References to Kansas don’t end there. The play also features a snake dance, farmyard scenes and encounters with grasshoppers and ravens, all on the Kansas prairie.
The ballet will be set to the original music but was rescored by Jeff Dearinger to be played by a 12-member professional mandolin orchestra.
“A couple of instruments in the music give it a folksy feel and adds flavor,” Baker says. That, she says, paired with the set and costumes, makes the production undeniably Kansan.
After being performed for four years, the play went on hiatus in 2006. The Lawrence Arts Center hosted other holiday shows for a couple of years before bringing “A Kansas Nutcracker” back in 2008. During its break, many Lawrence residents asked about the return of the play, Baker says.
“‘The Nutcracker’ is always a very popular and delightful holiday tradition,” she says. “Something like ‘A Kansas Nutcracker’ never gets old. It’s a magical show, really. It’s just full of joy.”

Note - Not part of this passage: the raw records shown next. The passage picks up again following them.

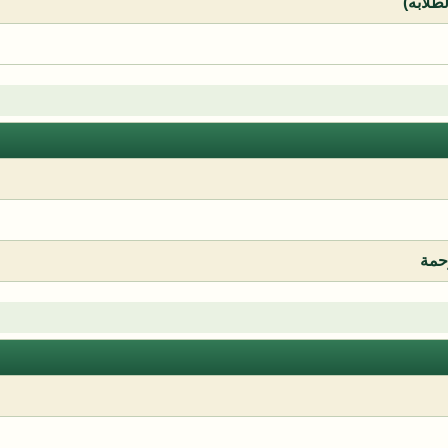
لطلابه)
رحمة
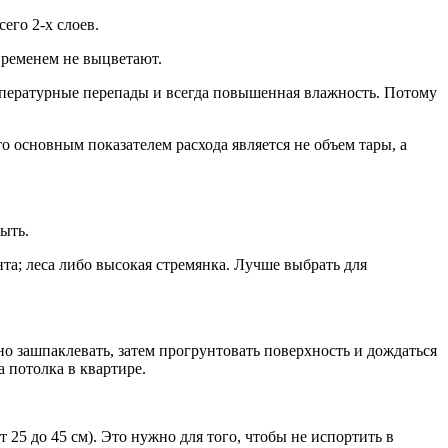
его 2-х слоев.
временем не выцветают.
мпературные перепады и всегда повышенная влажность. Потому
 основным показателем расхода является не объем тары, а
ыть.
та; леса либо высокая стремянка. Лучше выбрать для
о зашпаклевать, затем прогрунтовать поверхность и дождаться
 потолка в квартире.
 25 до 45 см). Это нужно для того, чтобы не испортить в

The idea for the show came from Deborah Bettinger, choreographer and artistic director. She collaborated with playwright Ric Averill to develop a script for the play.
This year’s show will feature a new dance scene by a hummingbird, performed by Shannon Pickett. Though she has danced in the traditional version of “The Nutcracker” several times, this will be Pickett’s first time performing in “A Kansas Nutcracker.” Pickett, a dance teacher, says she’s excited to try a new role, but she is even more excited to perform alongside her students.

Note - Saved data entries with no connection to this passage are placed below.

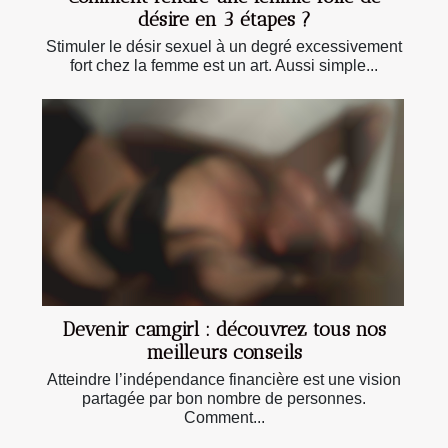
désire en 3 étapes ?
Stimuler le désir sexuel à un degré excessivement
fort chez la femme est un art. Aussi simple...
Devenir camgirl : découvrez tous nos
meilleurs conseils
Atteindre l’indépendance financière est une vision
partagée par bon nombre de personnes.
Comment...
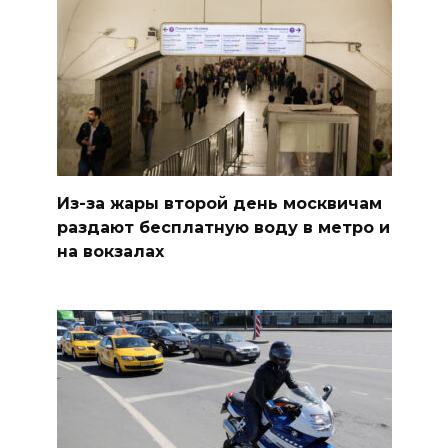
Из-за жары второй день москвичам
раздают бесплатную воду в метро и
на вокзалах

“Everyone likes to watch kids perform,” Picket says. “It’s just fun, and it keeps everything lighthearted.”
Professional actors, professional dancers from the 940 Dance Company, based at the arts center, and area youth and adult performers collaborated in production of the show. A total of 150 cast members bring “A Kansas Nutcracker” to life. Baker says the guidance from the professionals to the youths is important to the show’s success.
“The young dancers and actors see what the professionals are doing,” Baker says. “We feel like it brings up a level of their performance. As a result, the whole performance is a high level, even from the youngest youth. It’s a great way to build a community feel to the show for the performers and it makes it a very rich experience for the community at large.”